Mandatory medical tests for visitors soon: Obaidi – Court frees mother of suspected Islamic State militant

Health Minister Ali Al-Obaidi

Health Minister Ali Al-Obaidi

KUWAIT: Health Minister Ali Al-Obaidi said yesterday that the ministry plans to mandate visitors to the country to undergo medical examinations to prove they are free of some diseases. He said that the decision to enforce the tests is waiting for the approval of the Cabinet. The minister said that over 144,000 expatriates underwent medical tests after arriving in the country last year and that 308 of them were found to be carrying diseases. Expatriates must undergo medical tests for AIDS, hepatitis and malaria to be able to get residence permits in Kuwait.
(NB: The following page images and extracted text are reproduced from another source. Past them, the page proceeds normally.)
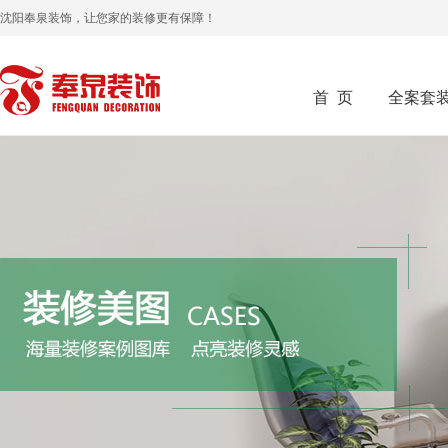
沈阳奉泉装饰，让您家的装修更有保障！
首 页
全案套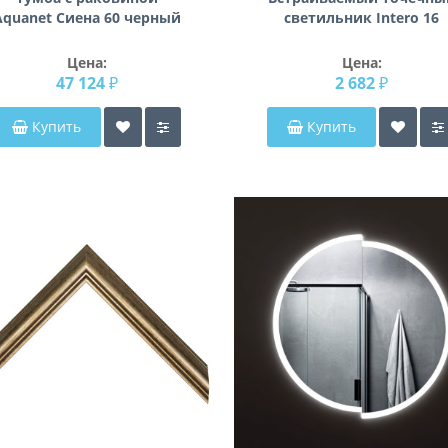
Aquanet Сиена 60 черный
светильник Intero 16
(напольный 1 ящик 2
Intero 16 Lightstar i62606
дверцы)
Цена:
Цена:
47 124 ₽
2 682 ₽
Купить
Купить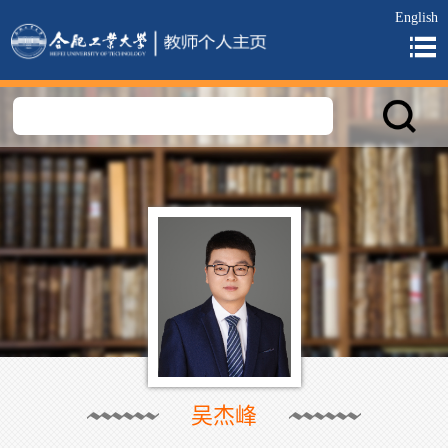
English
吴杰峰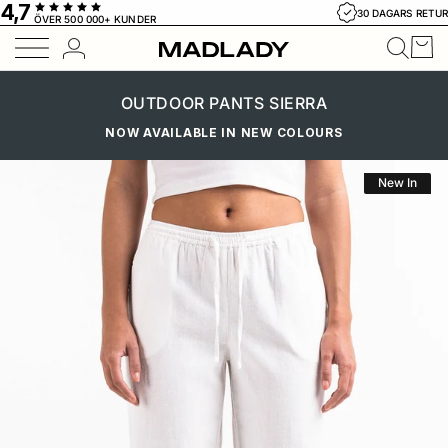
4,7
Hoppa till innehåll
30 DAGARS RETUR
SNABB LEVERANS
ÖVER 500 000+ KUNDER
Varu
Konto
Sveri
Geolocation Bu
Link
OUTDOOR PANTS SIERRA
NOW AVAILABLE IN NEW COLOURS
Hoppa till produktinformation
New In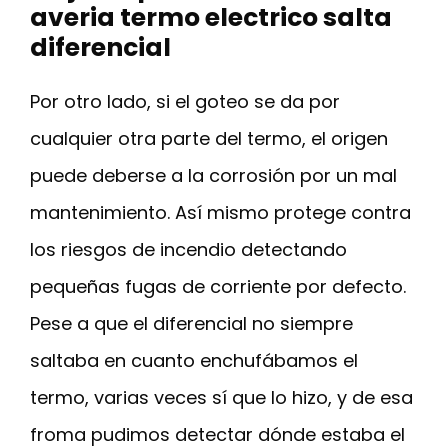
averia termo electrico salta
diferencial
Por otro lado, si el goteo se da por
cualquier otra parte del termo, el origen
puede deberse a la corrosión por un mal
mantenimiento. Así mismo protege contra
los riesgos de incendio detectando
pequeñas fugas de corriente por defecto.
Pese a que el diferencial no siempre
saltaba en cuanto enchufábamos el
termo, varias veces sí que lo hizo, y de esa
froma pudimos detectar dónde estaba el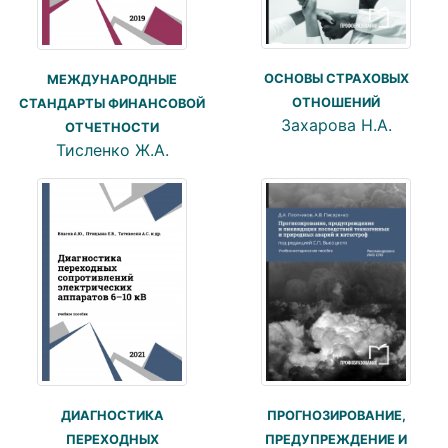
ОСНОВЫ СТРАХОВЫХ
МЕЖДУНАРОДНЫЕ
ОТНОШЕНИЙ
СТАНДАРТЫ ФИНАНСОВОЙ
Захарова Н.А.
ОТЧЕТНОСТИ
Тисленко Ж.А.
ПРОГНОЗИРОВАНИЕ,
ДИАГНОСТИКА
ПРЕДУПРЕЖДЕНИЕ И
ПЕРЕХОДНЫХ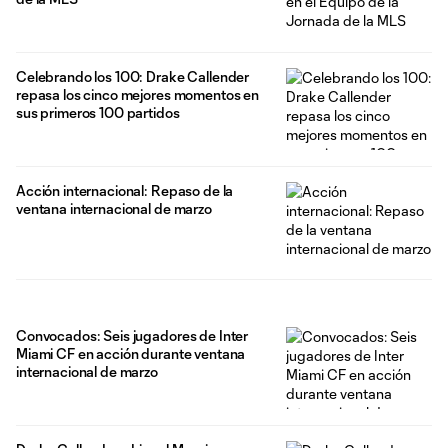
Celebrando los 100: Drake Callender
repasa los cinco mejores momentos en
sus primeros 100 partidos
Acción internacional: Repaso de la
ventana internacional de marzo
Convocados: Seis jugadores de Inter
Miami CF en acción durante ventana
internacional de marzo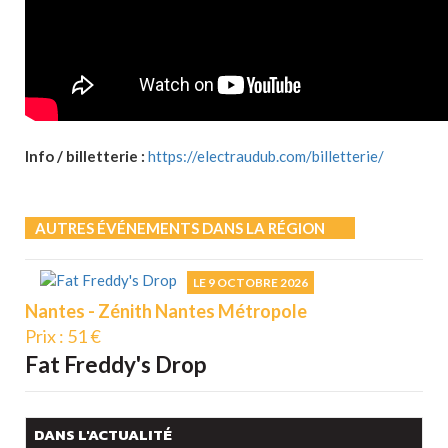
Info / billetterie :
https://electraudub.com/billetterie/
AUTRES ÉVÉNEMENTS DANS LA RÉGION
LE 9 OCTOBRE 2026
Nantes - Zénith Nantes Métropole
Prix : 51 €
Fat Freddy's Drop
DANS L'ACTUALITÉ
Separately, the criminal court yesterday freed without bail the mother of Abu Turab, a suspected fighter with the Islamic State group, after she pleaded not guilty of being a member of the “terror” group. But judge Mohammad Al-Duaij slapped a travel ban on Hessa, who told the court yesterday that she went to Turkey and then to Syria to bring her son back to the country.

The interior ministry announced earlier this month the busting of three cells allegedly linked to Islamic State, one of them a cell comprising the mother and son. The ministry said they had managed to bring the mother and the son back to Kuwait in an unspecified operation. But the duo told the court last week and yesterday that they managed to escape from Islamic State in eastern Syria and return to Turkey, where they informed authorities in Kuwait.

Abu Turab reportedly cut short his university studies in Britain to join the Islamic State after his younger brother was killed while fighting for the group in Iraq. He however told the court that he did not participate in any fighting for the group and that he only managed the oil facilities. The court set the next hearing for Sept 20 to hear the testimony of the security officer who arrested the two.

Meanwhile, head of the National Assembly public funds protection committee MP Abdullah Al-Turaiji said yesterday the panel found contradictions between the ministries of interior and commerce and the agricultural authority regarding violations in the allocation of several state-owned farmlands. He said the committee will contact the concerned ministers to resolve the contradictions, adding that the panel found that a citizen had illegally obtained 135 commercial licenses to be able to obtain more farmland and that officials in the commerce ministry and the agricultural authority appear to have assisted him.